I Miss You – by Nina Gervase

Erin RuefMost Recent, personal growth

My dearest Steve –

 

Man do I miss you…

A friend of mine asked me to write a blog from the perspective of a young widow.  To be honest, she asked me to write this last year but it’s taken me quite a bit of time to have the courage to write it.  I sat down and typed many times, erasing everything that I wrote because it just didn’t feel right.  I feel like there are a million blogs out there that basically say the same things and I didn’t want to be just another voice on the internet.  So I decided to do things differently… I hope you don’t mind that I’m dragging you into it this way.  It’s just that a letter to you seems so much more natural and speaks more from the heart.  So here goes nothing…

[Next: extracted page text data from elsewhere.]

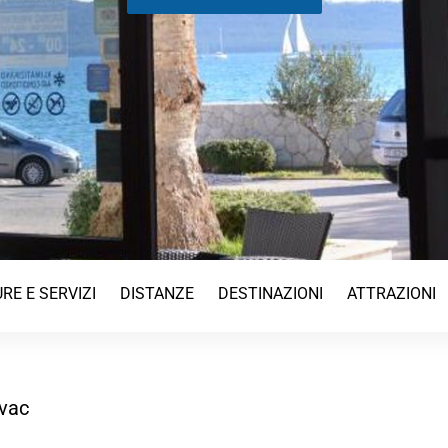
RE E SERVIZI
DISTANZE
DESTINAZIONI
ATTRAZIONI
ovac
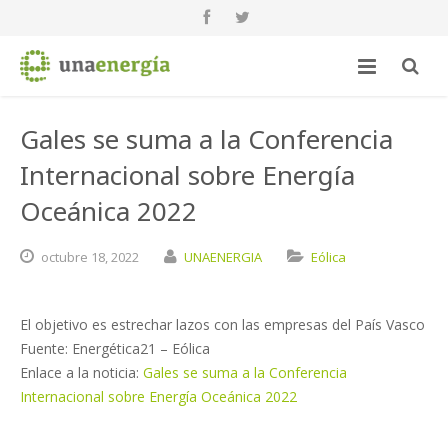
Gales se suma a la Conferencia
Internacional sobre Energía
Oceánica 2022
octubre
18,
2022
UNAENERGIA
Eólica
El objetivo es estrechar lazos con las empresas del País Vasco
Fuente: Energética21 – Eólica
Enlace a la noticia:
Gales se suma a la Conferencia
Internacional sobre Energía Oceánica 2022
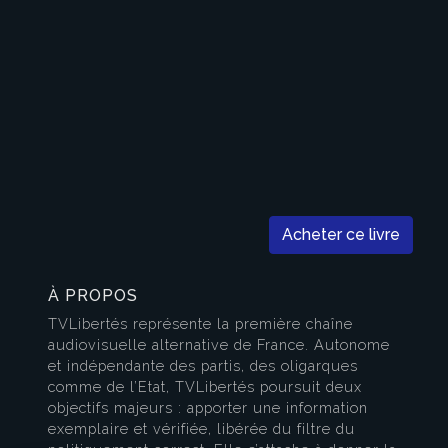
Acheter ce livre
À PROPOS
TVLibertés représente la première chaîne
audiovisuelle alternative de France. Autonome
et indépendante des partis, des oligarques
comme de l’Etat, TVLibertés poursuit deux
objectifs majeurs : apporter une information
exemplaire et vérifiée, libérée du filtre du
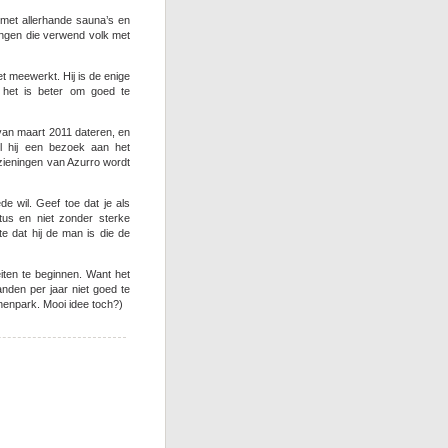
 met allerhande sauna’s en
ingen die verwend volk met
t meewerkt. Hij is de enige
r het is beter om goed te
 van maart 2011 dateren, en
il hij een bezoek aan het
zieningen van Azurro wordt
e wil. Geef toe dat je als
tus en niet zonder sterke
e dat hij de man is die de
iten te beginnen. Want het
nden per jaar niet goed te
nenpark. Mooi idee toch?)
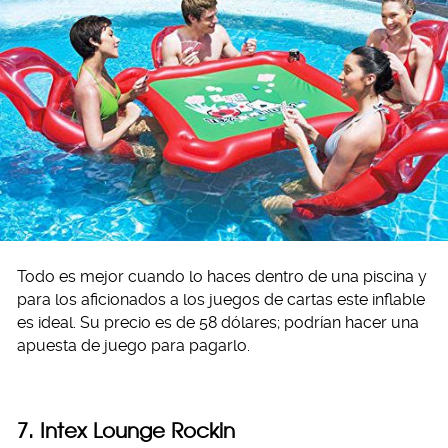
Todo es mejor cuando lo haces dentro de una piscina y
para los aficionados a los juegos de cartas este inflable
es ideal. Su precio es de 58 dólares; podrían hacer una
apuesta de juego para pagarlo.
7. Intex
Lounge Rockin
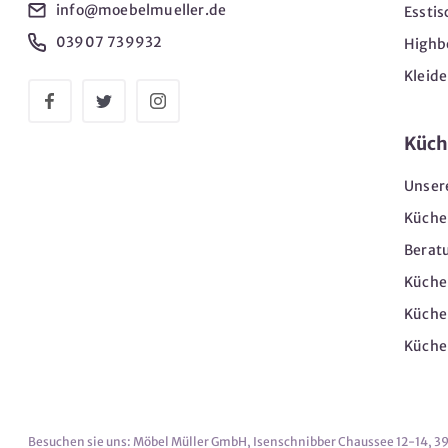
info@moebelmueller.de
Esstis
03907 739932
Highb
Kleid
Küch
Unser
Küche
Berat
Küche
Küche
Küche
Besuchen sie uns: Möbel Müller GmbH, Isenschnibber Chaussee 12-14, 3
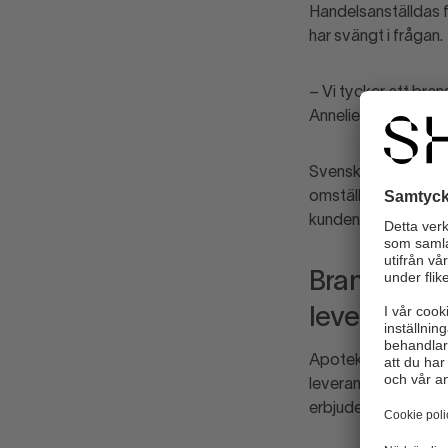
Handelsanställdas f
har svängt i frågan.
– Vi tycker att bra
Annelie Karlsson, 2
Svensk Handels bran
omställningen. Utgån
kunden väljer levera
Branschöver
leveranser
Apoteket, som är et
leveranser från 40 t
erbjuder nu enbart fo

I miss you.  Did I mention that?  Like I REALLY REALLY miss you.  No one can understand what it means to miss someone until a person has died and left us behind.  I’m sure you miss me and the kids as well.  I remember even up until your last breath how hard you fought to remain with us on this earth as long as possible… you hated having to die.  I remember the strain in your eyes as you looked at me in that hospice bed, begging me to help you, trying with all your might not to leave us.  That look will forever be burned in my mind… how I wish I could have changed the outcome.  You were too young, the kids were too young, we were so young as a couple… everything ahead of us and then nothing ahead of us all at once.  I guess I shouldn’t say nothing ahead of us… we had to discover a new way after you left us and it was so painful and still is.

Time plays tricks on a person.  It’s been eight years since you left us and yet there are moments when I feel like it was yesterday that we were all sitting together laughing.  On that note, I’m not sure I’m doing this single parenting thing properly when it comes to your voice, laughter and all that.  What I mean is that I know I have vivid memories of you… I can still hear the sound of your voice, your laughter, the tapping away on a calculator at all hours of the night when you couldn’t sleep… but the kids?  They really can’t remember it all very well if at all.  And see, I know that I have movies, small clips take by camera and sound bits that you recorded on the computer, but… Steve, it’s all too painful to listen to – for me and the kids.  It plays tricks on us… makes us miss you so much and want you here with us.  It makes it seem like you could still be here and should… and because of how painful it is, we just don’t watch the movies or listen to your recordings as much as I know we should.  I promise to get better at showing these to the kids and maybe over time it won’t be so painful to listen to… but here’s another crazy thing… I don’t want it to not be painful at the same time.  Like if it doesn’t make us so sad then maybe we aren’t missing you anymore. I know that sounds crazy, but missing a person this much can make you sound crazy sometimes.  I hope you can understand this dilemma… I will do better, I promise.

I’m better with photos of you and telling stories about you, but I promise that some stories will not come out until the kids are at least 23 years old and out of college!  And you know what I’m talking about!  But honestly, the kids love hearing stories about you.  They love when family and friends tell stories that I don’t know.  Even then we leave with a greater hole in our hearts than we started with because we didn’t hear the stories from you.  Once again, crazy… I know.  How can a person be so happy and so desperately sad at the same time…?

I miss you at every event for the kids.  I wish you were the sports parent and not me.  You were meant for this role, not me. I can’t give the kind of advice that I know you would and I’m definitely not as understanding or patient as you were.  I wish you were able to record every band concert because I know how much you would have enjoyed that.  I wish you were here to be goofy and embarrass them in front of their friends, because they seem to think that I’m the “extra” one and have no idea what you were like.  I wish you were here to help me with day to day parenting because, as I’ve already stated, you were definitely the more patient one.  And when I stop to realize that I’m so overwhelmed because I’m missing you, I just shut down and nothing gets accomplished.

So there you have it – I miss you.  And yet this letter doesn’t even touch the surface or explain the depth of my missing you.  I did a mediocre job at best between my tears.  There are a million more things that I can say, but I have to get in line for after-school carpool.

Tah-tah for now (as Grandma would say) and know that I love you with every fiber of my being.